The zombies themselves are minimally made-up, background creatures relying on pale faces, a few wounds, and blood to convey the undead message. We see a few hero zombies with better makeup, mostly in the second episode. There’s great detail in the close-up gore shots, though they’re so shaky, it’s like a toddler was thrown into the fight scenes with a Go Pro strapped to their head. These are also some seriously fast undead. It raises the stakes drastically when the living cannot outrun the dead. Something missing from other shows relying on compelling characters to drive the plot. Who needs to relate to the characters? Just give us zombie action.

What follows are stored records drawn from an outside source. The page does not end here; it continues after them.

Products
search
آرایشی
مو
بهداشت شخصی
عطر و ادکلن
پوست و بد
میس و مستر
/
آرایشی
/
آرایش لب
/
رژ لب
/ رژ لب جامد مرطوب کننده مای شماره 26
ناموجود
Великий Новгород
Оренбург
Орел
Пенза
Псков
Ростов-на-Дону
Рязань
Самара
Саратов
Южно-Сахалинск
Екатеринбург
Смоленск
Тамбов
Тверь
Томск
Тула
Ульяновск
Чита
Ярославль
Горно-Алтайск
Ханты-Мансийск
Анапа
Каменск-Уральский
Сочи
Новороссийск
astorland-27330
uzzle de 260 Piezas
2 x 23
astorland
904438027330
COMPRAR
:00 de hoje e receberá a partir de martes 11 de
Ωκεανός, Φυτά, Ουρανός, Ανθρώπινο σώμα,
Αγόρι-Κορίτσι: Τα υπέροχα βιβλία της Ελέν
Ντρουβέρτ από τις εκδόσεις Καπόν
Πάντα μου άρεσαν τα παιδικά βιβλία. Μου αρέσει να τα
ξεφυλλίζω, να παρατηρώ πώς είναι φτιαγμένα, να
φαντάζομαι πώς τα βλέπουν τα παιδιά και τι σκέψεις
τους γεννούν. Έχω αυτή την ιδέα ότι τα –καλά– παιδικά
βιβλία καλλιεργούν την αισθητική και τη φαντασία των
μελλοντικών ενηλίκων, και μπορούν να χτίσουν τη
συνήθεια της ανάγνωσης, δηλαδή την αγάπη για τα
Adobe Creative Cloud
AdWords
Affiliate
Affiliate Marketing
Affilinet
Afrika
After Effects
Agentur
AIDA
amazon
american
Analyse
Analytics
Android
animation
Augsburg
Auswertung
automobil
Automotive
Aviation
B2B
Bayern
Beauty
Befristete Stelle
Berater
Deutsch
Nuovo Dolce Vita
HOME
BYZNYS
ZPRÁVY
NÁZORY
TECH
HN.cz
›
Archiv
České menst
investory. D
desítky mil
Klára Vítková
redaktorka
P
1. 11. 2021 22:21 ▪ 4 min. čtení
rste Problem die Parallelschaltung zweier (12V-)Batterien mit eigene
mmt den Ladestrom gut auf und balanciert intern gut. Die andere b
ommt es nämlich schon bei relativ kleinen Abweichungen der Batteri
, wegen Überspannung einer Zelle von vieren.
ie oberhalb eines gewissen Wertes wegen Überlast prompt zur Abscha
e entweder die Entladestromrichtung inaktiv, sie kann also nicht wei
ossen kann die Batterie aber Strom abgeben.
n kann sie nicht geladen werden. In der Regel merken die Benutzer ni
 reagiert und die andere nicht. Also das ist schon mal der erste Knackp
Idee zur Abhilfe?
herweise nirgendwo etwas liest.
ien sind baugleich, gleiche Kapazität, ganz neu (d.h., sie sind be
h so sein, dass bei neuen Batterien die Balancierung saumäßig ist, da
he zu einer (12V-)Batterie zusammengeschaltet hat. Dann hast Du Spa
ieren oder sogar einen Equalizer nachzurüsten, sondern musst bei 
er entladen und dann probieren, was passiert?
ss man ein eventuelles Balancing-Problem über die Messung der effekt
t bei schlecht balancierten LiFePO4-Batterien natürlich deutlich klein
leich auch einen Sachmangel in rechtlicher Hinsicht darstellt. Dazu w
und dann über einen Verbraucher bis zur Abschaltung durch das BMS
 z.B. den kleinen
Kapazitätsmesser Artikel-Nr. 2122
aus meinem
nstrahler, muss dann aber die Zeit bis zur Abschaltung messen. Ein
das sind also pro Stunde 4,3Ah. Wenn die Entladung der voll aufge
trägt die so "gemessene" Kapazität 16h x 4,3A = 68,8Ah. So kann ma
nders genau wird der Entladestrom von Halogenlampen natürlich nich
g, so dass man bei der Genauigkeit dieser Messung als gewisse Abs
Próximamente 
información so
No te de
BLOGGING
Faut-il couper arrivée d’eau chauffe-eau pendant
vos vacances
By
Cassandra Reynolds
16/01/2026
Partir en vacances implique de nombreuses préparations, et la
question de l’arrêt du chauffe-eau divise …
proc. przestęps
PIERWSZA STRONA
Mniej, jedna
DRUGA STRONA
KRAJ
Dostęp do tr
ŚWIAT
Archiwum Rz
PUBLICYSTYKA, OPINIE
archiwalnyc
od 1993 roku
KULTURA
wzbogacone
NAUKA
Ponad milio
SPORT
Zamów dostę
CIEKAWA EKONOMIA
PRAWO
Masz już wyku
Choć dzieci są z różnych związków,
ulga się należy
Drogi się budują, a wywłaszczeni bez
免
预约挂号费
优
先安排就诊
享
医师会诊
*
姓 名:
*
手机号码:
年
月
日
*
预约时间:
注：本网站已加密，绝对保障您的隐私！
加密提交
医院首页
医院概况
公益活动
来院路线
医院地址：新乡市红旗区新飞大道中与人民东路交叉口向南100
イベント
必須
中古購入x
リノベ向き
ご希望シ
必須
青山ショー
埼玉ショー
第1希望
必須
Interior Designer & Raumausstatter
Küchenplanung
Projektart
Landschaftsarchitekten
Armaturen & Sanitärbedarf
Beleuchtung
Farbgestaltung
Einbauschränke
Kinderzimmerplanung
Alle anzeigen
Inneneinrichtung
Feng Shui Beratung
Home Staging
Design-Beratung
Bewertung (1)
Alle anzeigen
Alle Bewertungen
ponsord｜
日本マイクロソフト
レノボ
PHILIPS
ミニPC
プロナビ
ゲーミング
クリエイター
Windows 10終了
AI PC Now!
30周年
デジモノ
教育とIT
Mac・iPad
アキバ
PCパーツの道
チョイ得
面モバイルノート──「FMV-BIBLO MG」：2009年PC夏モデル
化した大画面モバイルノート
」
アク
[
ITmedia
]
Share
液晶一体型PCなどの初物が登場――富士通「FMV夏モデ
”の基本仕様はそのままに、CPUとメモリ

While I’m enjoying Kelly’s story, and it’s the only reason I’ll watch the three remaining episodes, this would be much more entertaining with a better-written cast behind her. Patrick is a toad, utterly disgusting and should’ve died in the initial murders. The housemates barely have a brain cell between them. It makes their scenes difficult to endure to get to the actual story. Hopefully with Kelly breaking the barrier between the BB production team and the housemates, it’ll make their scenes bearable.